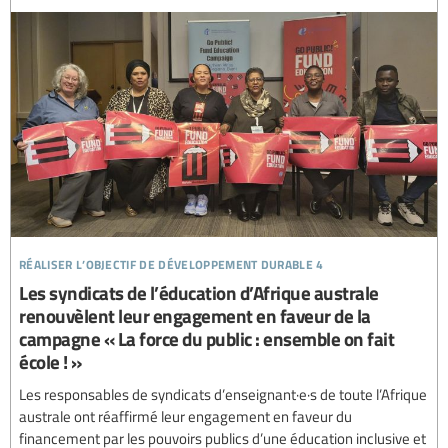
réaliser l’objectif de développement durable 4
Les syndicats de l’éducation d’Afrique australe
renouvèlent leur engagement en faveur de la
campagne « La force du public : ensemble on fait
école ! »
Les responsables de syndicats d’enseignant·e·s de toute l’Afrique
australe ont réaffirmé leur engagement en faveur du
financement par les pouvoirs publics d’une éducation inclusive et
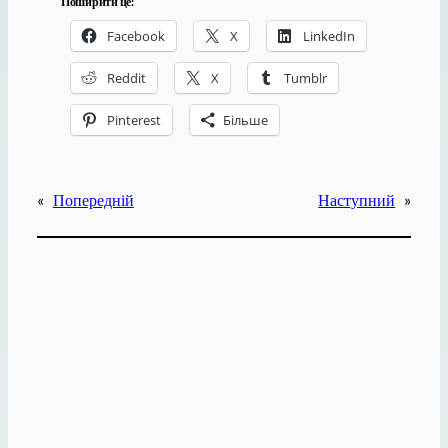
Поширити це:
Facebook
X
LinkedIn
Reddit
X
Tumblr
Pinterest
Більше
«
Попередній
Наступний
»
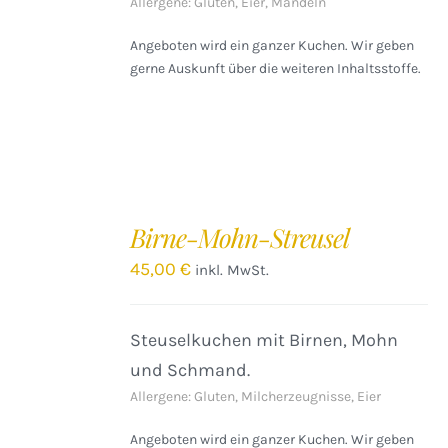
Allergene: Gluten, Eier, Mandeln
Angeboten wird ein ganzer Kuchen. Wir geben
gerne Auskunft über die weiteren Inhaltsstoffe.
IN
DEN
Birne-Mohn-Streusel
WARENKORB
/
45,00
€
inkl. MwSt.
DETAILS
Steuselkuchen mit Birnen, Mohn
und Schmand.
Allergene: Gluten, Milcherzeugnisse, Eier
Angeboten wird ein ganzer Kuchen. Wir geben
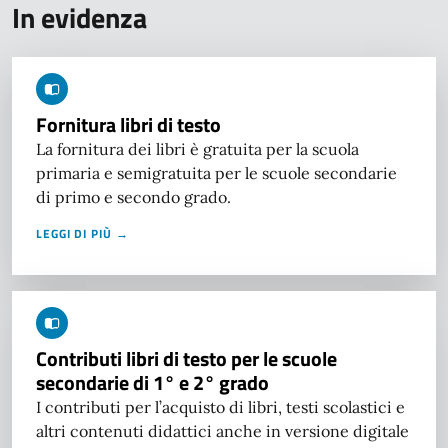
In evidenza
Fornitura libri di testo
La fornitura dei libri è gratuita per la scuola
primaria e semigratuita per le scuole secondarie
di primo e secondo grado.
LEGGI DI PIÙ →
Contributi libri di testo per le scuole
secondarie di 1° e 2° grado
I contributi per l’acquisto di libri, testi scolastici e
altri contenuti didattici anche in versione digitale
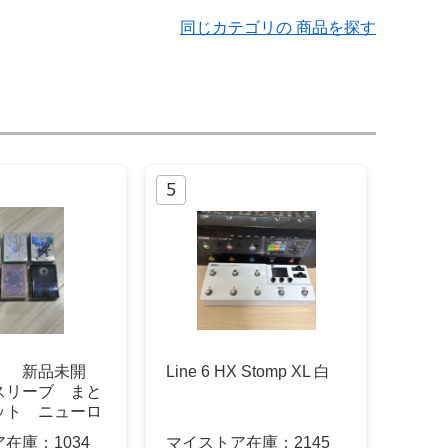
同じカテゴリの 商品を探す
】 新品未開
Line 6 HX Stomp XL 白
スリーブ まと
ット ニューロ
品
ア在庫：
1034
マイストア在庫：
2145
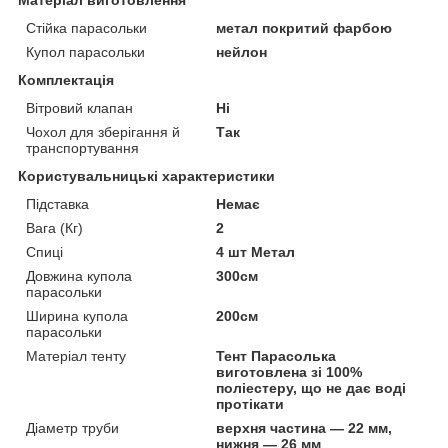
Стійка парасольки
метал покритий фарбою
Купол парасольки
нейлон
Комплектація
Вітровий клапан
Ні
Чохол для зберігання й
Так
транспортування
Користувальницькі характеристики
Підставка
Немає
Вага (Кг)
2
Спиці
4 шт Метал
Довжина купола
300см
парасольки
Ширина купола
200см
парасольки
Матеріал тенту
Тент Парасолька
виготовлена зі 100%
поліестеру, що не дає воді
протікати
Діаметр труби
верхня частина — 22 мм,
нижня — 26 мм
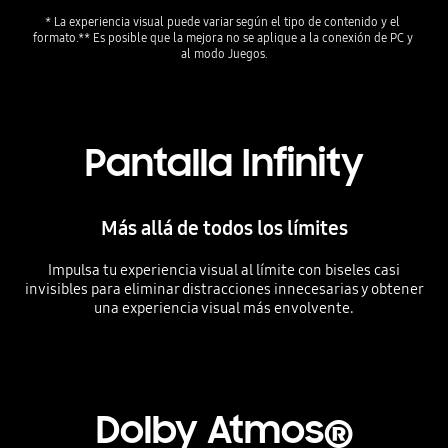
* La experiencia visual puede variar según el tipo de contenido y el 
formato.
** Es posible que la mejora no se aplique a la conexión de PC y 
al modo Juegos.
Pantalla Infinity
Más allá de todos los límites
Impulsa tu experiencia visual al límite con biseles casi
invisibles para eliminar distracciones innecesarias y obtener
una experiencia visual más envolvente.
Playing video
Dolby Atmos®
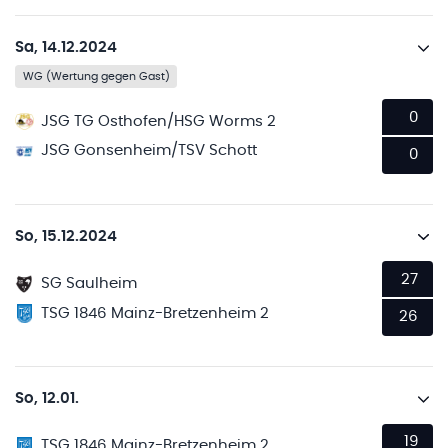
Sa, 14.12.2024
WG (Wertung gegen Gast)
0
JSG TG Osthofen/HSG Worms 2
JSG Gonsenheim/TSV Schott
0
So, 15.12.2024
27
SG Saulheim
TSG 1846 Mainz-Bretzenheim 2
26
So, 12.01.
19
TSG 1846 Mainz-Bretzenheim 2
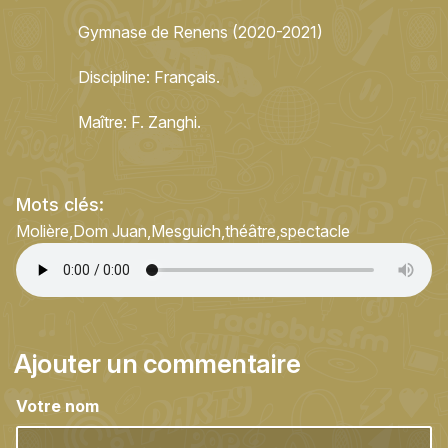
Gymnase de Renens (2020-2021)
Discipline: Français.
Maître: F. Zanghi.
Mots clés:
Molière
Dom Juan
Mesguich
théâtre
spectacle
Ajouter un commentaire
Votre nom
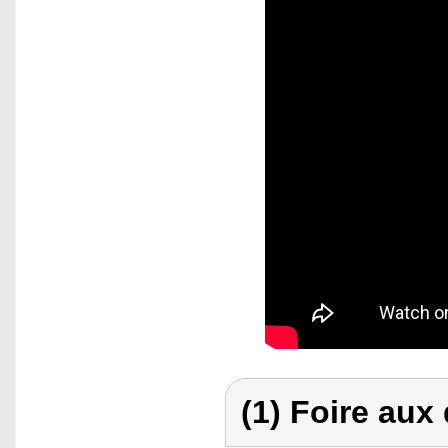
(1) Foire aux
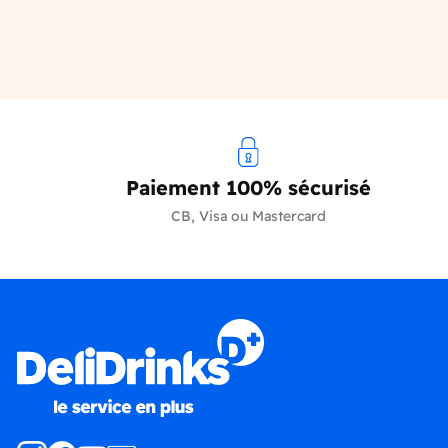
Paiement 100% sécurisé
CB, Visa ou Mastercard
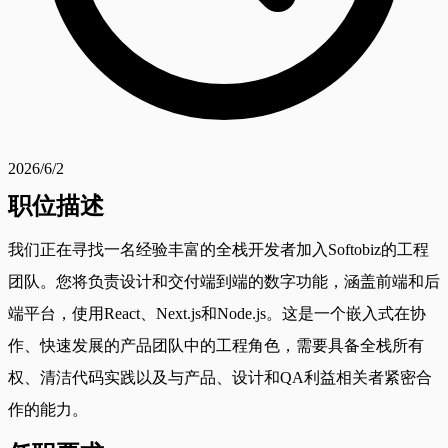
2026/6/2
职位描述
我们正在寻找一名经验丰富的全栈开发者加入Softobiz的工程
团队。您将负责设计和交付端到端的数字功能，涵盖前端和后
端平台，使用React、Next.js和Node.js。这是一个嵌入式在协
作、快速发展的产品团队中的工程角色，需要具备全栈所有
权、清洁代码实践以及与产品、设计和QA利益相关者紧密合
作的能力。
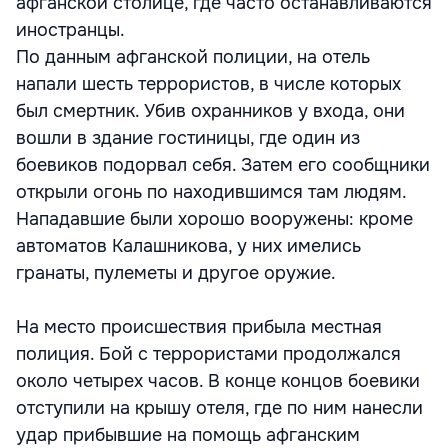
афганской столице, где часто останавливаются
иностранцы.
По данным афганской полиции, на отель
напали шесть террористов, в числе которых
был смертник. Убив охранников у входа, они
вошли в здание гостиницы, где один из
боевиков подорвал себя. Затем его сообщники
открыли огонь по находившимся там людям.
Нападавшие были хорошо вооружены: кроме
автоматов Калашникова, у них имелись
гранаты, пулеметы и другое оружие.
На место происшествия прибыла местная
полиция. Бой с террористами продолжался
около четырех часов. В конце концов боевики
отступили на крышу отеля, где по ним нанесли
удар прибывшие на помощь афганским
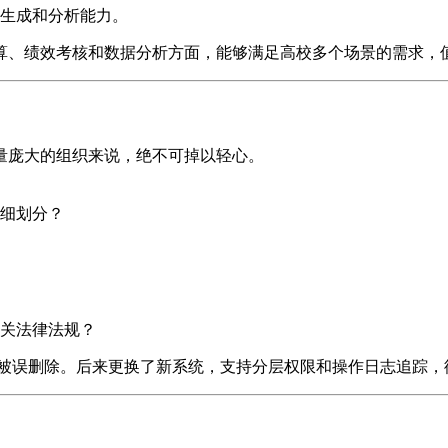
生成和分析能力。
算、绩效考核和数据分析方面，能够满足高校多个场景的需求，
量庞大的组织来说，绝不可掉以轻心。
细划分？
关法律法规？
被误删除。后来更换了新系统，支持分层权限和操作日志追踪，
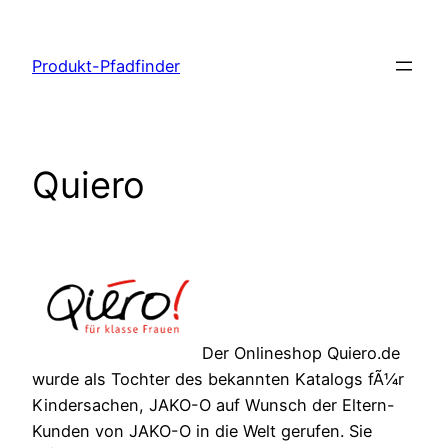
Zum
Inhalt
Produkt-Pfadfinder
springen
Quiero
Der Onlineshop Quiero.de
wurde als Tochter des bekannten Katalogs fÃ¼r
Kindersachen, JAKO-O auf Wunsch der Eltern-
Kunden von JAKO-O in die Welt gerufen. Sie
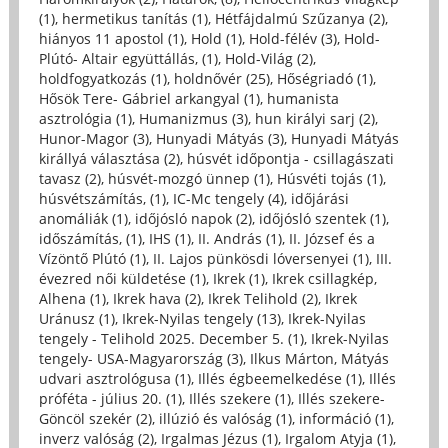
(1)
,
hermetikus tanítás (1)
,
Hétfájdalmú Szűzanya (2)
,
hiányos 11 apostol (1)
,
Hold (1)
,
Hold-félév (3)
,
Hold-
Plútó- Altair együttállás, (1)
,
Hold-Világ (2)
,
holdfogyatkozás (1)
,
holdnővér (25)
,
Hőségriadó (1)
,
Hősök Tere- Gábriel arkangyal (1)
,
humanista
asztrológia (1)
,
Humanizmus (3)
,
hun királyi sarj (2)
,
Hunor-Magor (3)
,
Hunyadi Mátyás (3)
,
Hunyadi Mátyás
királlyá választása (2)
,
húsvét időpontja - csillagászati
tavasz (2)
,
húsvét-mozgó ünnep (1)
,
Húsvéti tojás (1)
,
húsvétszámítás, (1)
,
IC-Mc tengely (4)
,
időjárási
anomáliák (1)
,
időjósló napok (2)
,
időjósló szentek (1)
,
időszámítás, (1)
,
IHS (1)
,
II. András (1)
,
II. József és a
Vízöntő Plútó (1)
,
II. Lajos pünkösdi lóversenyei (1)
,
III.
évezred női küldetése (1)
,
Ikrek (1)
,
Ikrek csillagkép,
Alhena (1)
,
Ikrek hava (2)
,
Ikrek Telihold (2)
,
Ikrek
Uránusz (1)
,
Ikrek-Nyilas tengely (13)
,
Ikrek-Nyilas
tengely - Telihold 2025. December 5. (1)
,
Ikrek-Nyilas
tengely- USA-Magyarország (3)
,
Ilkus Márton, Mátyás
udvari asztrológusa (1)
,
Illés égbeemelkedése (1)
,
Illés
próféta - július 20. (1)
,
Illés szekere (1)
,
Illés szekere-
Göncöl szekér (2)
,
illúzió és valóság (1)
,
információ (1)
,
inverz valóság (2)
,
Irgalmas Jézus (1)
,
Irgalom Atyja (1)
,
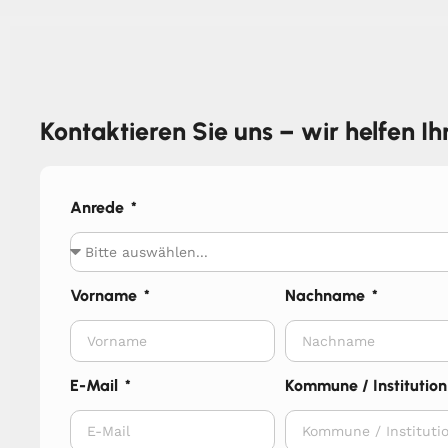
Kontaktieren Sie uns – wir helfen I
Anrede
Vorname
Nachname
E-Mail
Kommune / Institution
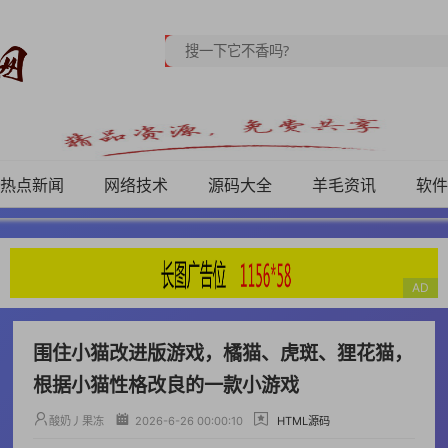
热点新闻
网络技术
源码大全
羊毛资讯
软件
围住小猫改进版游戏，橘猫、虎斑、狸花猫，
根据小猫性格改良的一款小游戏
酸奶丿果冻
2026-6-26 00:00:10
HTML源码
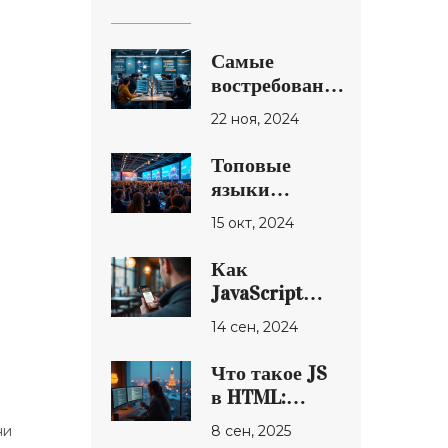
Самые
востребованные
языки
22 ноя, 2024
программирования
и их
Топовые
особенности
языки
программирования
15 окт, 2024
для успешной
карьеры в IT
Как
JavaScript
изменяет ваш
14 сен, 2024
смартфон:
полезные
Что такое JS
советы и
в HTML:
факты
простое
8 сен, 2025
ни
объяснение,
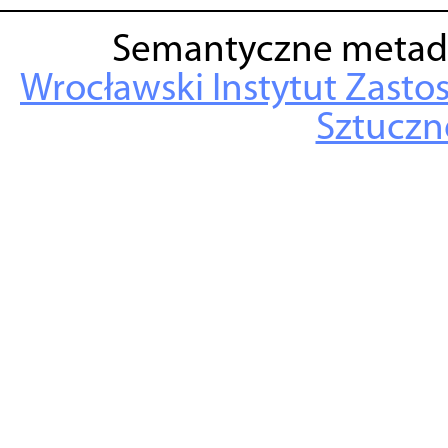
Semantyczne metad
Wrocławski Instytut Zasto
Sztuczne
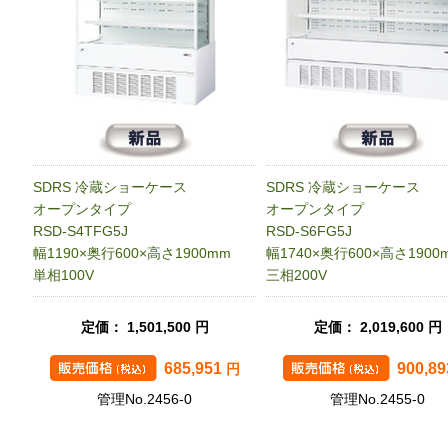
SDRS 冷蔵ショーケース
SDRS 冷蔵ショーケース
オープンタイプ
オープンタイプ
RSD-S4TFG5J
RSD-S6FG5J
幅1190×奥行600×高さ1900mm
幅1740×奥行600×高さ1900
単相100V
三相200V
定価： 1,501,500 円
定価： 2,019,600 円
685,951
900,8
円
管理No.2456-0
管理No.2455-0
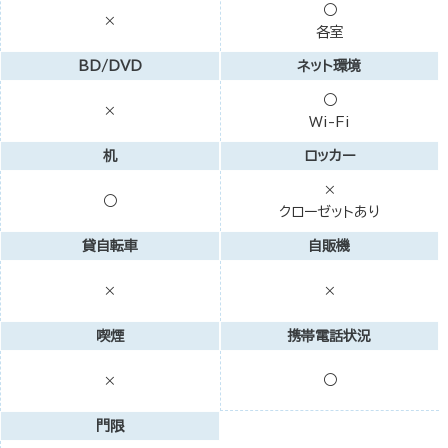
○
×
各室
BD/DVD
ネット環境
○
×
Wi-Fi
机
ロッカー
×
○
クローゼットあり
貸自転車
自販機
×
×
喫煙
携帯電話状況
○
×
門限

——————————

_INSTRUCTIONS FOR THE TASK_: What you need to produce is an exact copy of the entries above, limited to the lines from the one with "围住小猫改进版游戏，橘猫、虎斑、狸花猫，" up to and including the one with "14 сен, 2024", without pictures.

_ANSWER_:
围住小猫改进版游戏，橘猫、虎斑、狸花猫，
根据小猫性格改良的一款小游戏
酸奶丿果冻
2026-6-26 00:00:10
HTML源码
Самые
востребованные
языки
22 ноя, 2024
программирования
и их
Топовые
особенности
языки
программирования
15 окт, 2024
для успешной
карьеры в IT
Как
JavaScript
изменяет ваш
14 сен, 2024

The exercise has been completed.